To do: Compute how many lines in the listing below hold the string "Титане", then state only the result.
═════ Input data
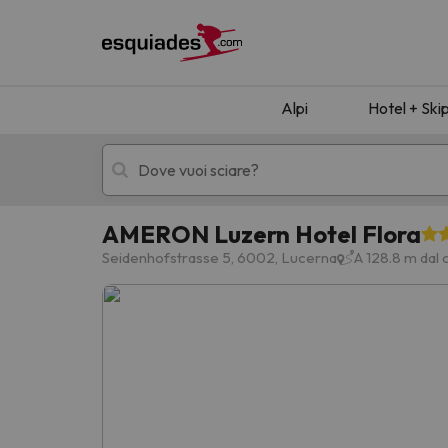
Alpi
Hotel + Ski
AMERON Luzern Hotel Flora
Hotel + skipass
Hotel di montagn
Seidenhofstrasse 5, 6002, Lucerna
A 128.8 m dal 
Ops, non abbiamo trovato alcun risultato corr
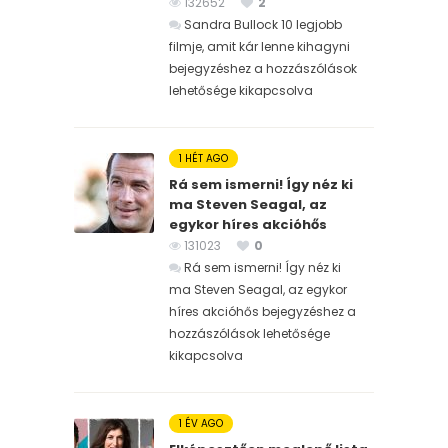
132652
2
Sandra Bullock 10 legjobb
filmje, amit kár lenne kihagyni
bejegyzéshez
a hozzászólások
lehetősége kikapcsolva
1 HÉT AGO
Rá sem ismerni! Így néz ki
ma Steven Seagal, az
egykor híres akcióhős
131023
0
Rá sem ismerni! Így néz ki
ma Steven Seagal, az egykor
híres akcióhős bejegyzéshez
a
hozzászólások lehetősége
kikapcsolva
1 ÉV AGO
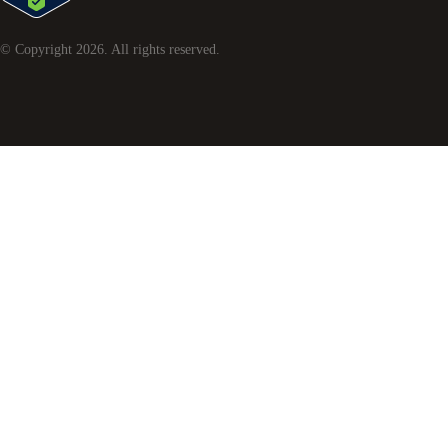
© Copyright
2026
. All rights reserved.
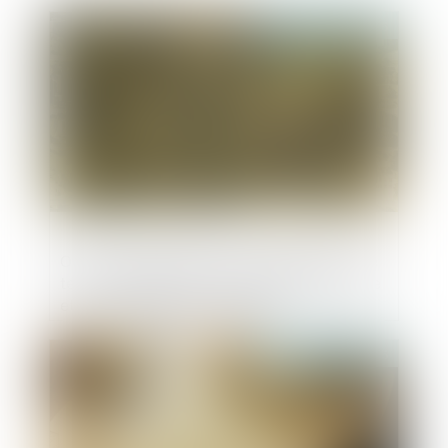
Publié le :
03/03/2025
OAP : l’appréciation de la qualification de
terrain à bâtir se fait à l’échelle de la zone
et non parcelle par parcelle !
Publié le :
17/02/2025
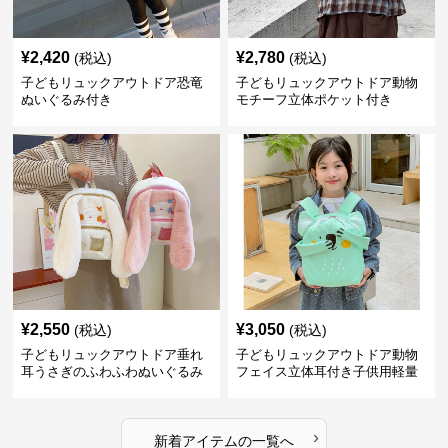
¥
2,420
¥
2,780
(税込)
(税込)
子どもリュックアウトドア恐竜
子どもリュックアウトドア動物
ぬいぐるみ付き
モチーフ立体ポケット付き
¥
2,550
¥
3,050
(税込)
(税込)
子どもリュックアウトドア垂れ
子どもリュックアウトドア動物
耳うさぎのふわふわぬいぐるみ
フェイス立体耳付き子供用軽量
リュック
›
新着アイテムの一覧へ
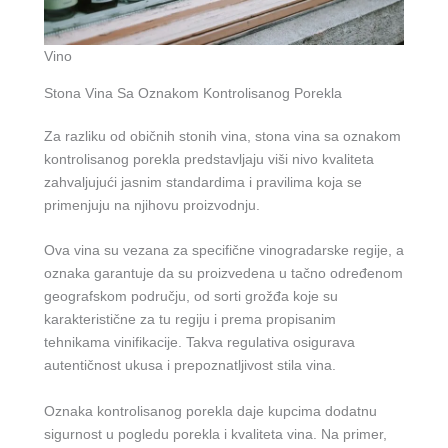
Vino
Stona Vina Sa Oznakom Kontrolisanog Porekla
Za razliku od običnih stonih vina, stona vina sa oznakom
kontrolisanog porekla predstavljaju viši nivo kvaliteta
zahvaljujući jasnim standardima i pravilima koja se
primenjuju na njihovu proizvodnju.
Ova vina su vezana za specifične vinogradarske regije, a
oznaka garantuje da su proizvedena u tačno određenom
geografskom području, od sorti grožđa koje su
karakteristične za tu regiju i prema propisanim
tehnikama vinifikacije. Takva regulativa osigurava
autentičnost ukusa i prepoznatljivost stila vina.
Oznaka kontrolisanog porekla daje kupcima dodatnu
sigurnost u pogledu porekla i kvaliteta vina. Na primer,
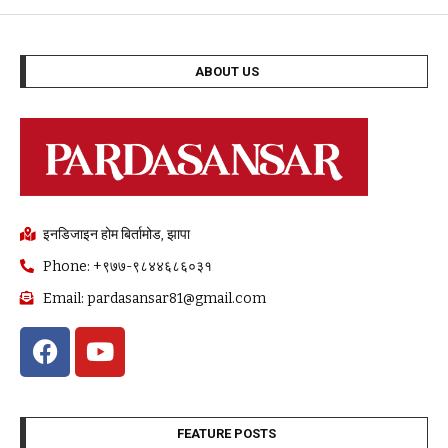
ABOUT US
इनडिजाइन होम बिर्तामोड, झापा
Phone: +९७७-९८४४६८६०३१
Email: pardasansar81@gmail.com
FEATURE POSTS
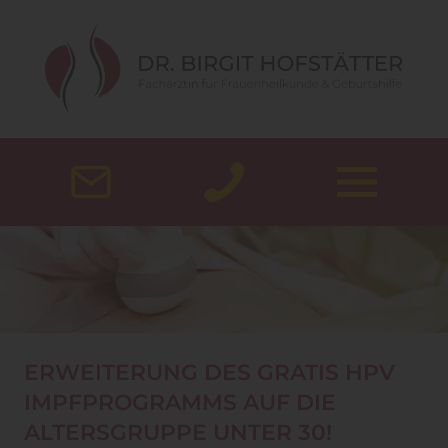
ERWEITERUNG DES GRATIS HPV
IMPFPROGRAMMS AUF DIE
ALTERSGRUPPE UNTER 30!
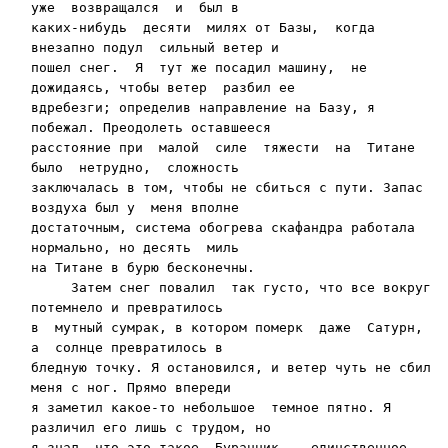
уже  возвращался  и  был в

каких-нибудь  десяти  милях от Базы,  когда  
внезапно подул  сильный ветер и

пошел снег.  Я  тут же посадил машину,  не 
дожидаясь, чтобы ветер  разбил ее

вдребез­ги; определив направление на Базу, я 
побежал. Преодо­леть оставшееся

расстояние при  малой  силе  тяжести  на  Титане  
было  нетрудно,  сложность

заключалась в том, чтобы не сбиться с пути. Запас 
воздуха был у  меня вполне

достаточным, система обогрева скафандра рабо­тала 
нормально, но десять  миль

на Титане в бурю бесконечны.

     Затем снег повалил  так густо, что все вокруг 
потем­нело и превратилось

в  мутный сумрак, в котором по­мерк  даже  Сатурн,  
а  солнце превратилось в

бледную точку. Я остановился, и ветер чуть не сбил 
меня с ног. Прямо впереди

я заметил какое-то небольшое  темное пятно. Я 
различил его лишь с трудом, но

я знал, что это такое. Буранник -- единственное 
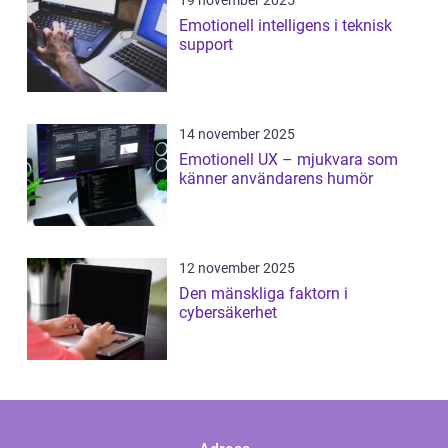
19 november 2025
Emotionell intelligens i teknisk
support
14 november 2025
Emotionell UX – mjukvara som
känner användarens humör
12 november 2025
Den mänskliga faktorn i
cybersäkerhet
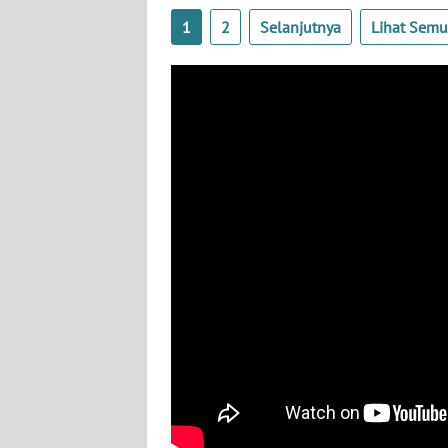
BABEL
1
2
Selanjutnya
Lihat Sem
WN
SUMBAR
WN
SUMSEL
WN
BENGKULU
WN
LAMPUNG
WN
JATENG
WN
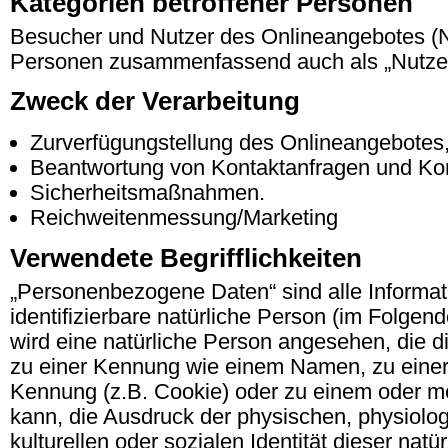
Kategorien betroffener Personen
Besucher und Nutzer des Onlineangebotes (N
Personen zusammenfassend auch als „Nutzer
Zweck der Verarbeitung
Zurverfügungstellung des Onlineangebotes,
Beantwortung von Kontaktanfragen und Ko
Sicherheitsmaßnahmen.
Reichweitenmessung/Marketing
Verwendete Begrifflichkeiten
„Personenbezogene Daten“ sind alle Informatio
identifizierbare natürliche Person (im Folgend
wird eine natürliche Person angesehen, die di
zu einer Kennung wie einem Namen, zu einer
Kennung (z.B. Cookie) oder zu einem oder m
kann, die Ausdruck der physischen, physiolog
kulturellen oder sozialen Identität dieser natü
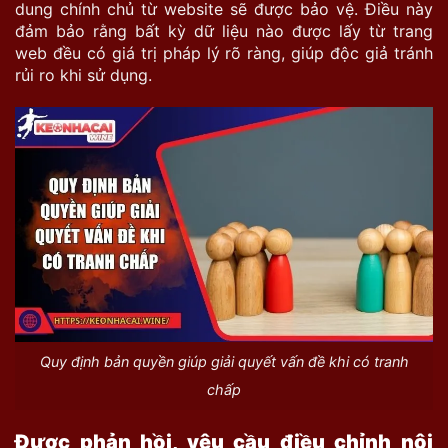
dung chính chủ từ website sẽ được bảo vệ. Điều này
đảm bảo rằng bất kỳ dữ liệu nào được lấy từ trang
web đều có giá trị pháp lý rõ ràng, giúp độc giả tránh
rủi ro khi sử dụng.
Quy định bản quyền giúp giải quyết vấn đề khi có tranh
chấp
Được phản hồi, yêu cầu điều chỉnh nội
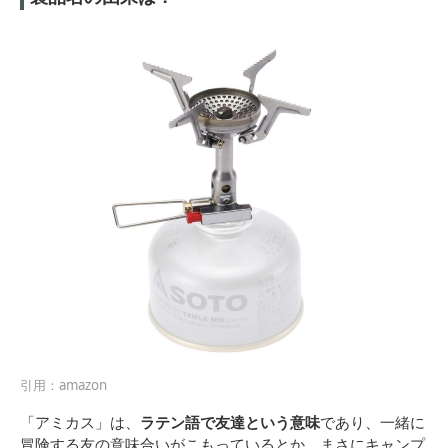
引用：amazon
「アミカス」は、
ラテン語で友達という意味
であり、一緒に
冒険する友の意味合いがこもっているとか。まさにキャンプ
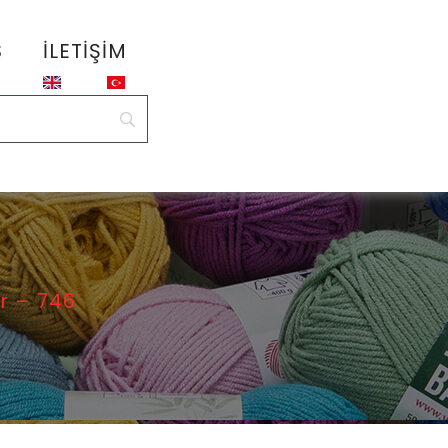
S
İLETIŞIM
r – 746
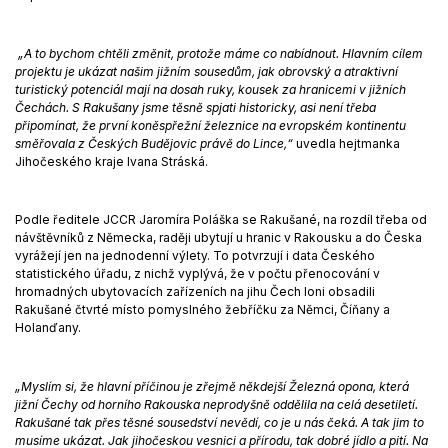
„A to bychom chtěli změnit, protože máme co nabídnout. Hlavním cílem
projektu je ukázat našim jižním sousedům, jak obrovský a atraktivní
turistický potenciál mají na dosah ruky, kousek za hranicemi v jižních
Čechách. S Rakušany jsme těsně spjati historicky, asi není třeba
připomínat, že první koněspřežní železnice na evropském kontinentu
směřovala z Českých Budějovic právě do Lince,“
uvedla hejtmanka
Jihočeského kraje Ivana Stráská.
Podle ředitele JCCR Jaromíra Poláška se Rakušané, na rozdíl třeba od
návštěvníků z Německa, raději ubytují u hranic v Rakousku a do Česka
vyrážejí jen na jednodenní výlety. To potvrzují i data Českého
statistického úřadu, z nichž vyplývá, že v počtu přenocování v
hromadných ubytovacích zařízeních na jihu Čech loni obsadili
Rakušané čtvrté místo pomyslného žebříčku za Němci, Číňany a
Holanďany.
„Myslím si, že hlavní příčinou je zřejmě někdejší Železná opona, která
jižní Čechy od horního Rakouska neprodyšně oddělila na celá desetiletí.
Rakušané tak přes těsné sousedství nevědí, co je u nás čeká. A tak jim to
musíme ukázat. Jak jihočeskou vesnici a přírodu, tak dobré jídlo a pití. Na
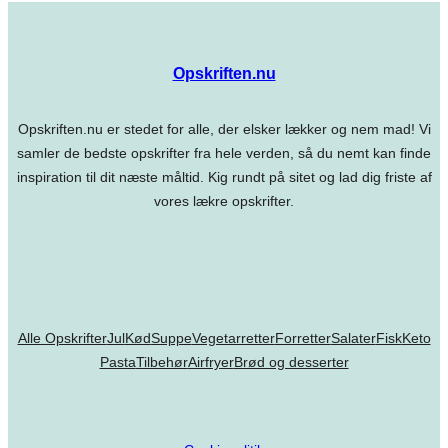
Opskriften.nu
Opskriften.nu er stedet for alle, der elsker lækker og nem mad! Vi
samler de bedste opskrifter fra hele verden, så du nemt kan finde
inspiration til dit næste måltid. Kig rundt på sitet og lad dig friste af
vores lækre opskrifter.
Alle Opskrifter
Jul
Kød
Suppe
Vegetarretter
Forretter
Salater
Fisk
Keto
Pasta
Tilbehør
Airfryer
Brød og desserter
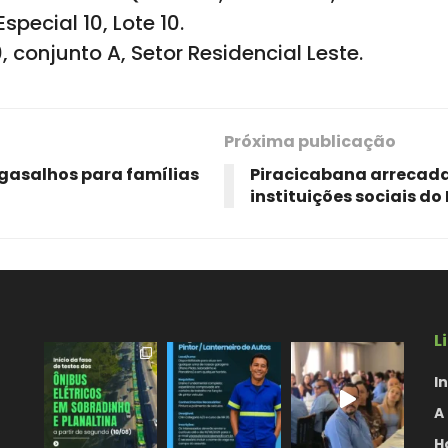
pecial 10, Lote 10.
0, conjunto A, Setor Residencial Leste.
Próxima publicação
gasalhos para famílias
Piracicabana arrecada
instituições sociais do
L
In
A
H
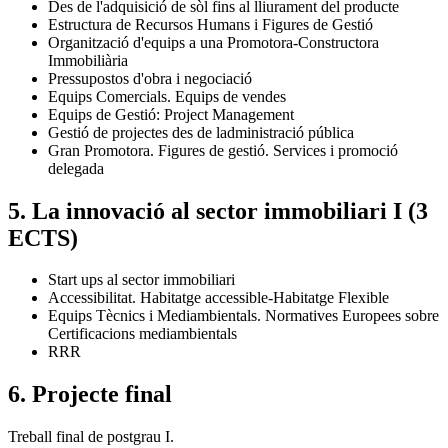
Des de l'adquisició de sòl fins al lliurament del producte
Estructura de Recursos Humans i Figures de Gestió
Organització d'equips a una Promotora-Constructora
Immobiliària
Pressupostos d'obra i negociació
Equips Comercials. Equips de vendes
Equips de Gestió: Project Management
Gestió de projectes des de ladministració pública
Gran Promotora. Figures de gestió. Services i promoció
delegada
5. La innovació al sector immobiliari I (3
ECTS)
Start ups al sector immobiliari
Accessibilitat. Habitatge accessible-Habitatge Flexible
Equips Tècnics i Mediambientals. Normatives Europees sobre
Certificacions mediambientals
RRR
6. Projecte final
Treball final de postgrau I.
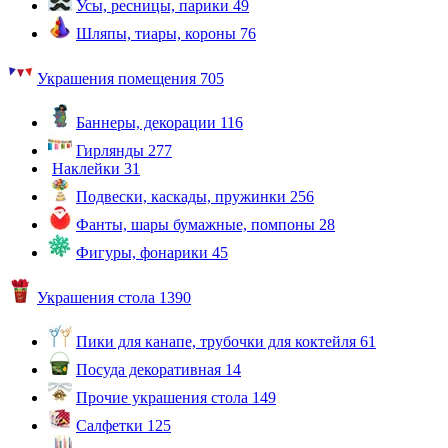
Усы, ресницы, парики
49
Шляпы, тиары, короны
76
Украшения помещения
705
Баннеры, декорации
116
Гирлянды
277
Наклейки
31
Подвески, каскады, пружинки
256
Фанты, шары бумажные, помпоны
28
Фигуры, фонарики
45
Украшения стола
1390
Пики для канапе, трубочки для коктейля
61
Посуда декоративная
14
Прочие украшения стола
149
Салфетки
125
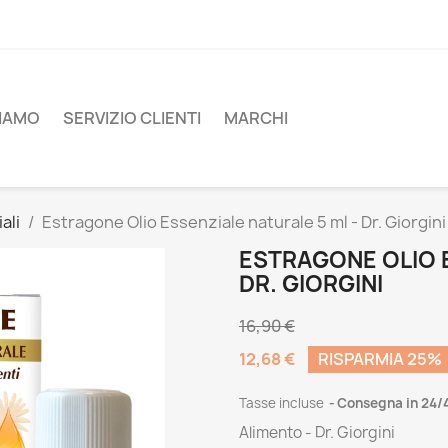
SIAMO
SERVIZIO CLIENTI
MARCHI
ali
Estragone Olio Essenziale naturale 5 ml - Dr. Giorgini
ESTRAGONE OLIO E
DR. GIORGINI
16,90 €
12,68 €
RISPARMIA 25%
Tasse incluse
Consegna in 24/
Alimento - Dr. Giorgini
══════════
Your solution: 2